The final guidelines – ‘Contract Manufacturing Arrangements for Drugs: Quality Agreements’ – were published this week by the US Food and Drug Administration (FDA) setting out the roles and responsibilities for the owner of a drug and a contract manufacturing organizations (CMO) in terms of cGMP (current good manufacturing practices) regulations.
“When an owner uses a contract facility, the owner’s quality unit is legally responsible for approving or rejecting drug products manufactured by the contract facility, including for final release,” the guidance states. “The regulations require that the quality unit’s responsibilities and procedures be in writing and that they be followed.”
As such, the FDA recommends owners using a quality systems model – an agreement between parties involved in the contract manufacturing of drugs that defines and establishes each party’s manufacturing activities in terms of how each will comply with CGMP – as a tool to delineate manufacturing activities, aiding compliance.
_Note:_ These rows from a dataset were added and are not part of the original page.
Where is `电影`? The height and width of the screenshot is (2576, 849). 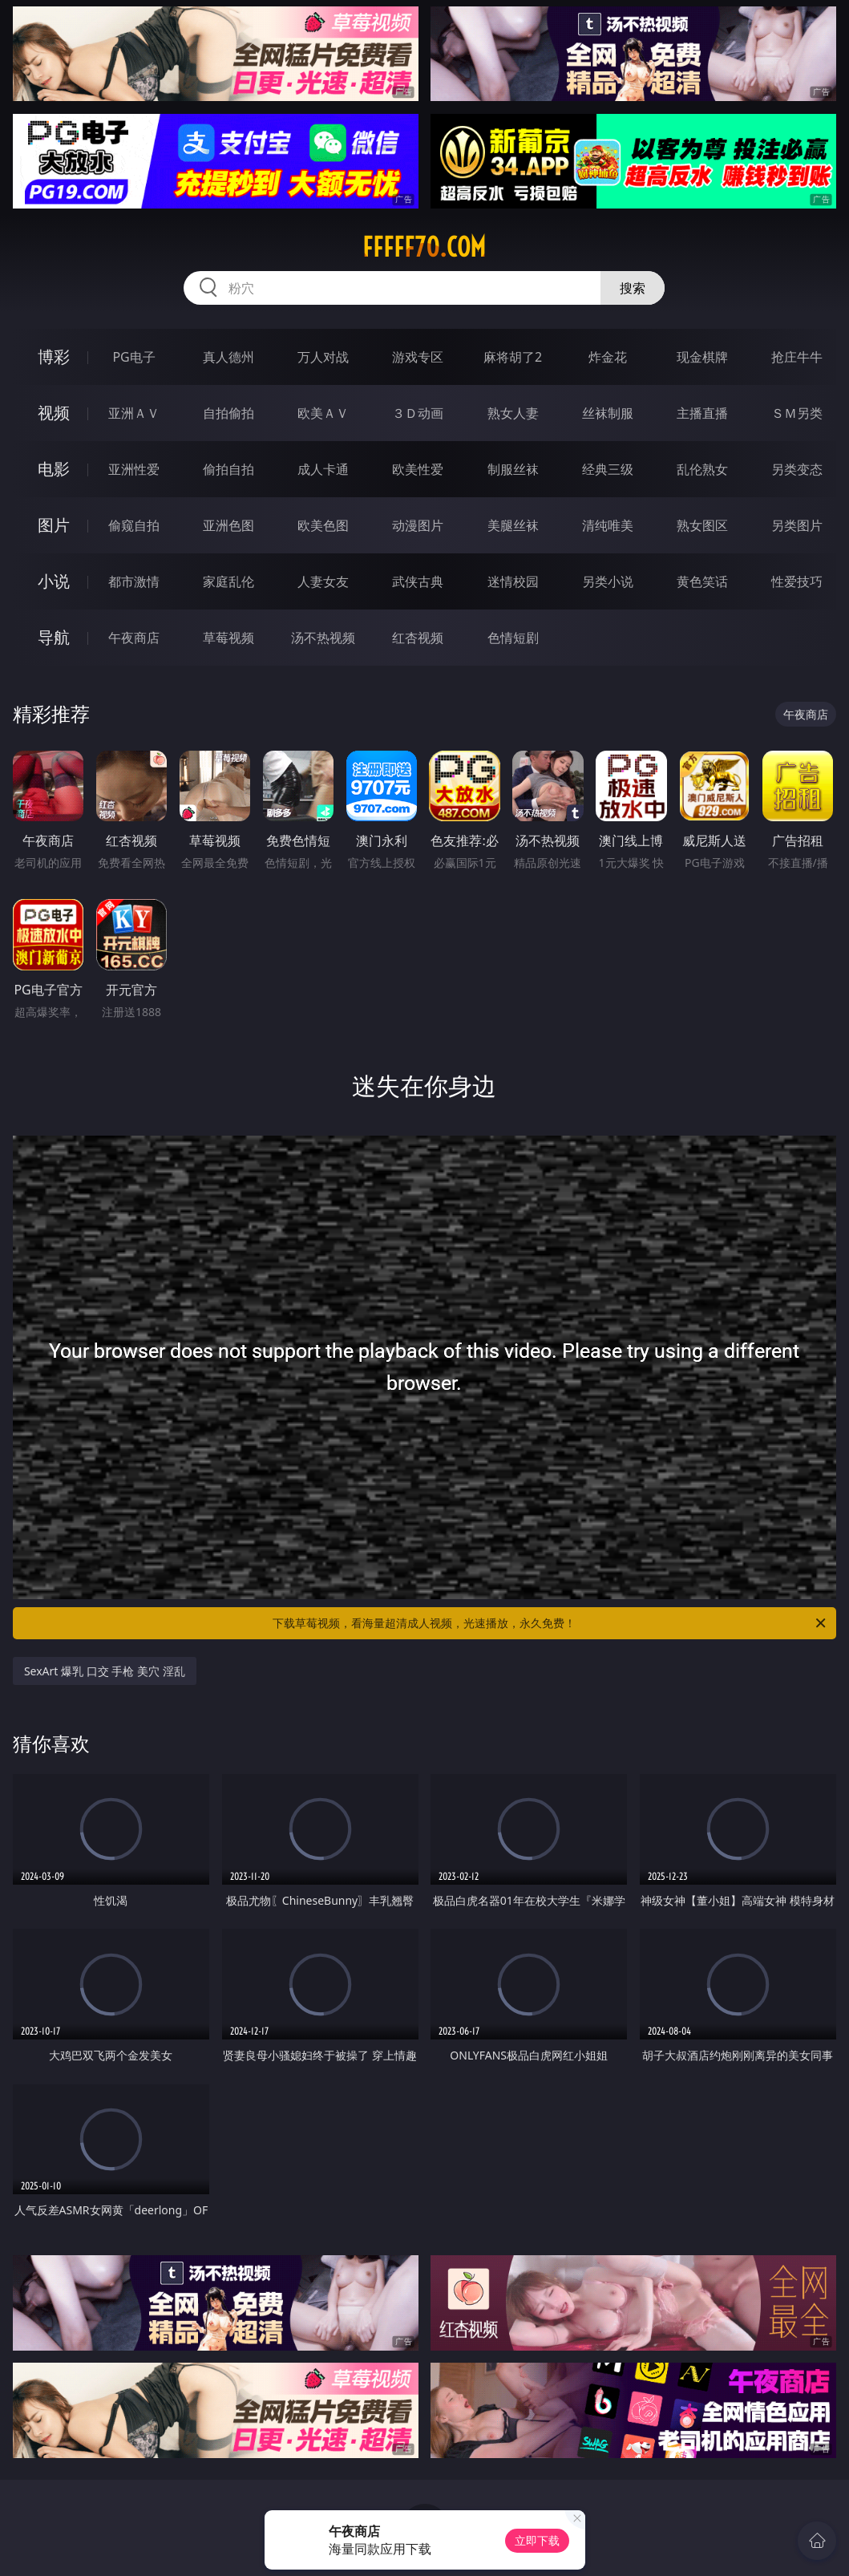 电影 is located at coordinates (54, 469).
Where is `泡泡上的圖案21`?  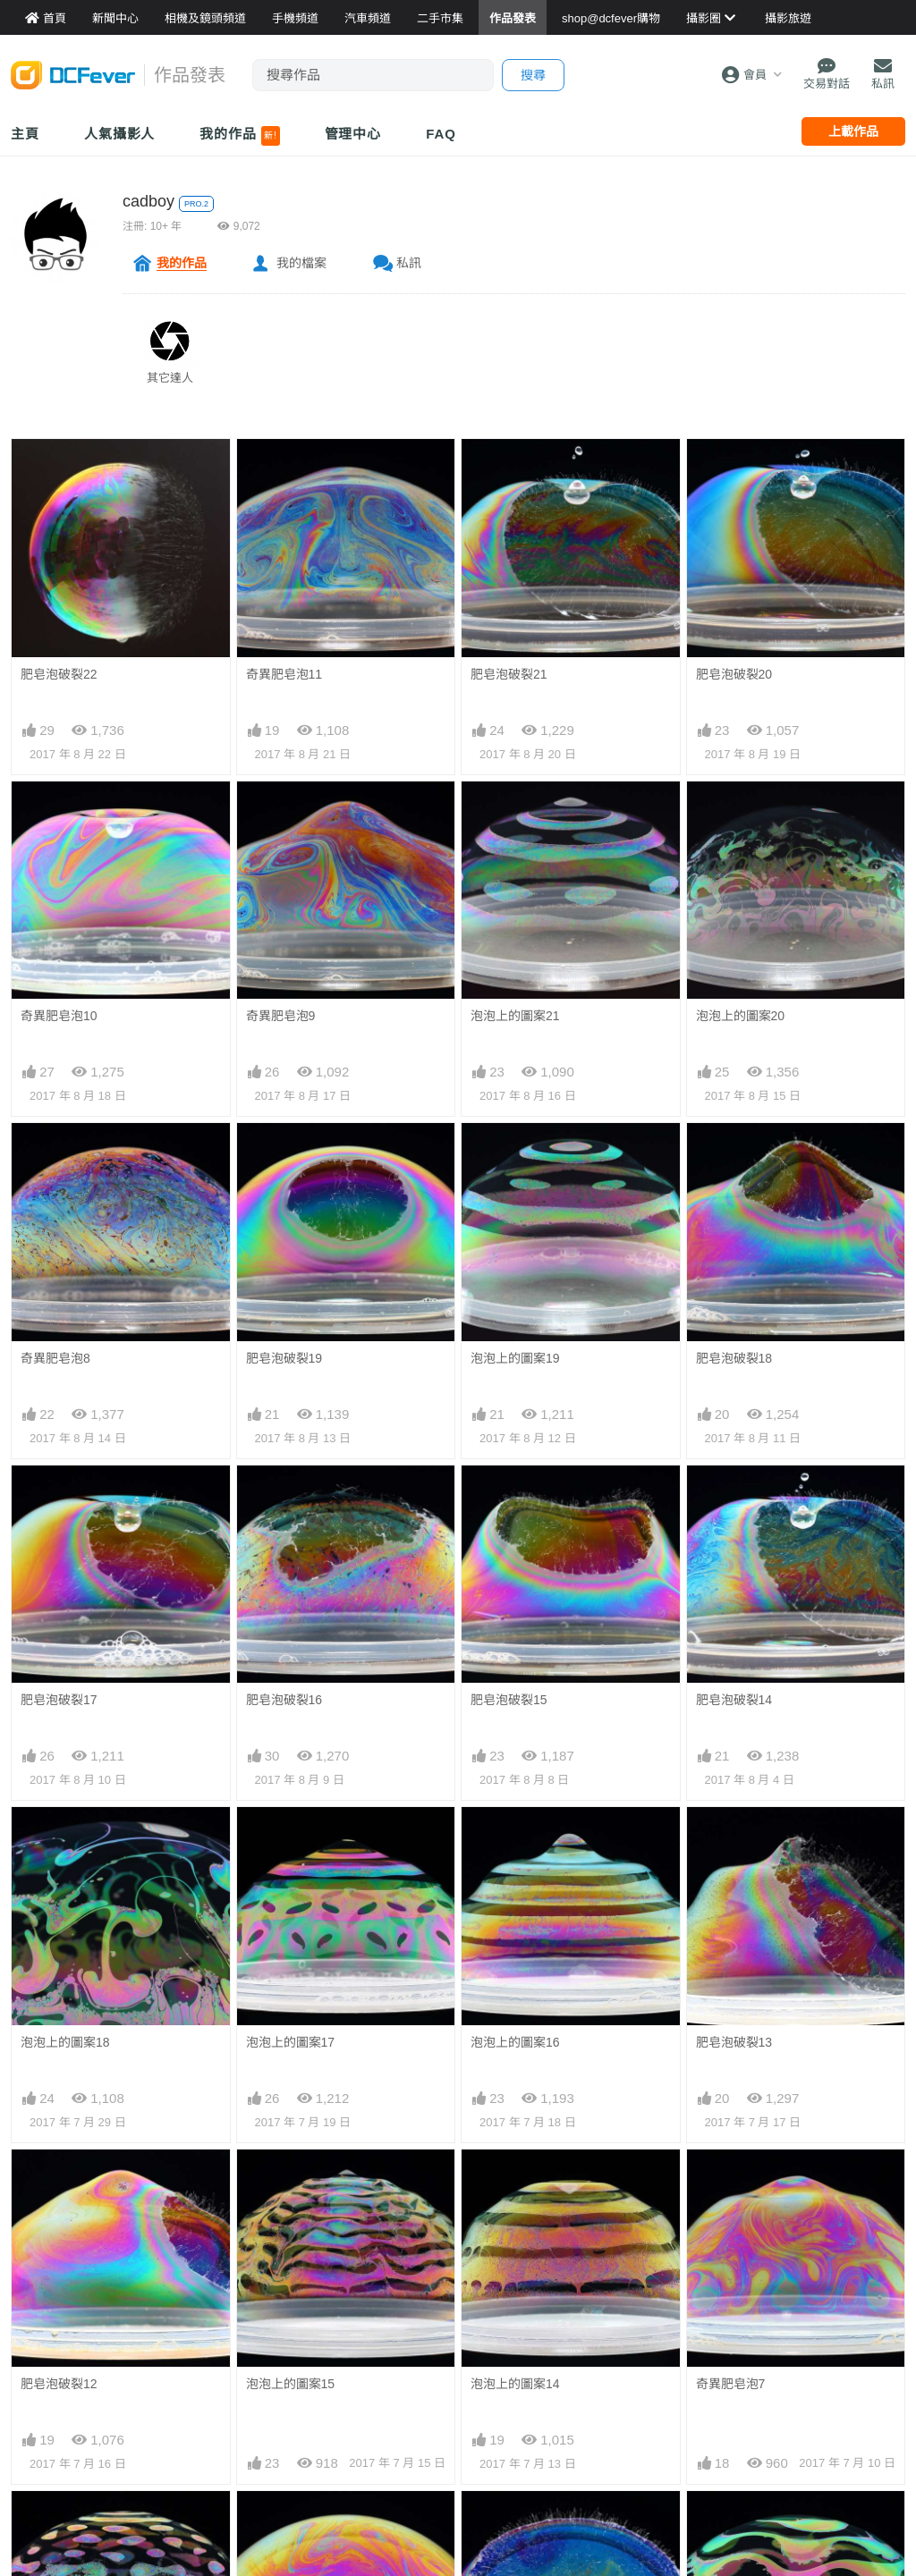 泡泡上的圖案21 is located at coordinates (515, 1016).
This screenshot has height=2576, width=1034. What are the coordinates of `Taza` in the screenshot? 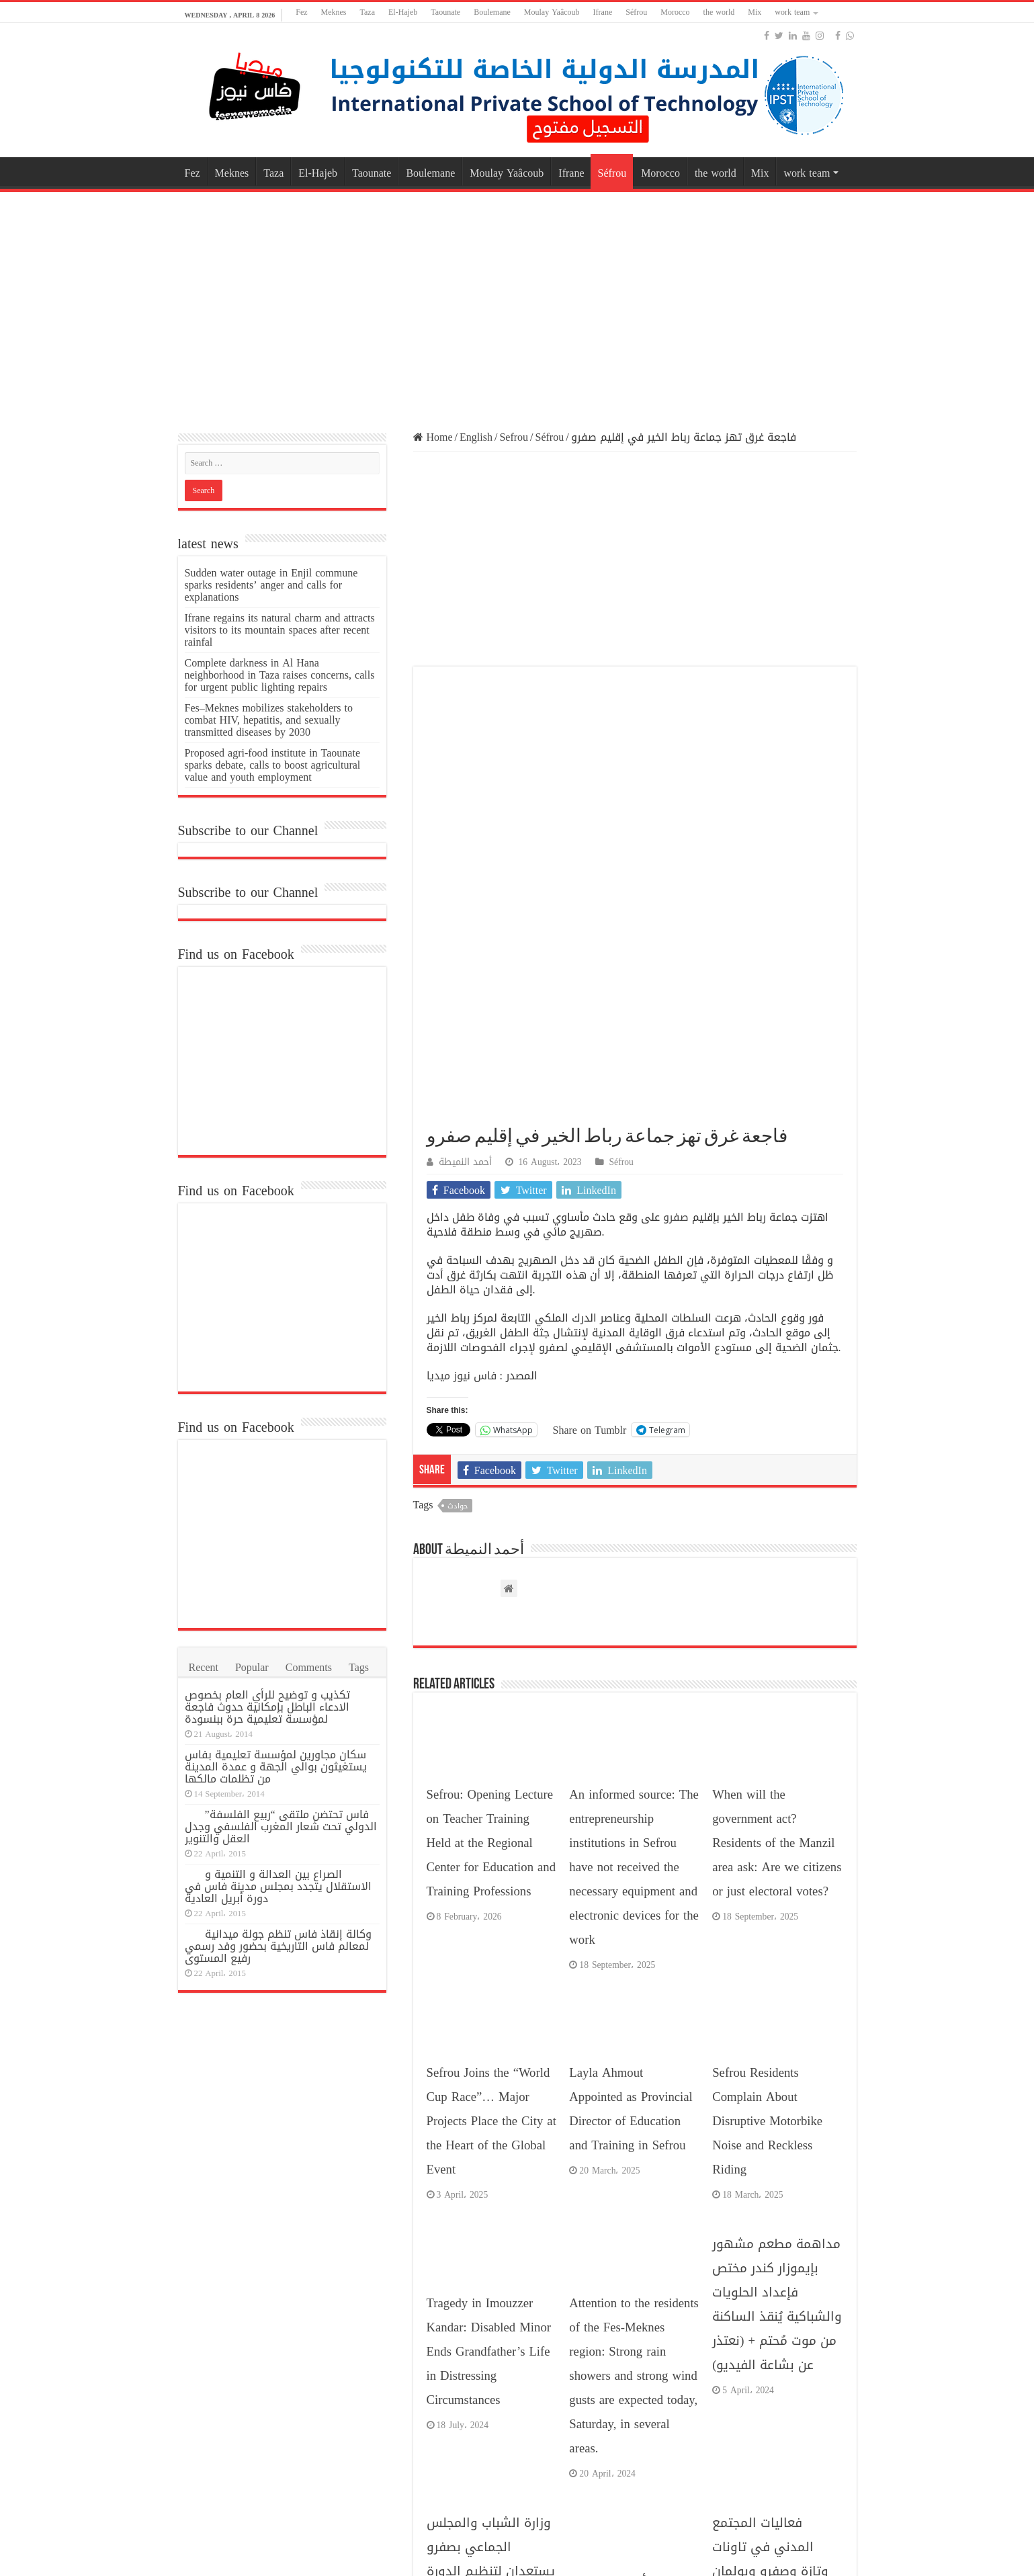 It's located at (367, 12).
Quality agreements are not an FDA requirement but the Agency has previously sent warning letters to sponsors for failing to set one up with their CMO.
“A comprehensive quality systems model anticipates that many owners will use contract facilities and calls for quality agreements between owners and contract facilities. Quality agreements should clearly describe the materials or services to be provided, quality specifications, and communication mechanisms between the owner and contract facility.”
This would allow the owners and contract facilities to “draw on quality management principles to carry out the complicated process of contract drug manufacturing by defining, establishing, and documenting their activities in drug manufacturing operations,” the Agency adds.
Industry comments
The final guidance has taken on board some of the comments from industry criticising the scope and applicability of the quality agreements in a draft published in May 2013.
“We have clarified that the guidance is limited to commercial manufacturing activities,” the Agency said in the Federal Register. “Although the principles articulated may be useful in approaching quality agreements for other kinds of activities, such as clinical research, development, or distribution, these are outside the scope of this particular document.”
Drugmakers also criticised the terminology used in the draft.
“Although some comments recommended that this guidance adopt the terms ‘contract giver’ and ‘contract acceptor,’ these terms do not align with our goal of showing how the parties to a contract manufacturing arrangement can work together to define, establish, and document agreements that delineate manufacturing activities and ensure compliance with CGMP.”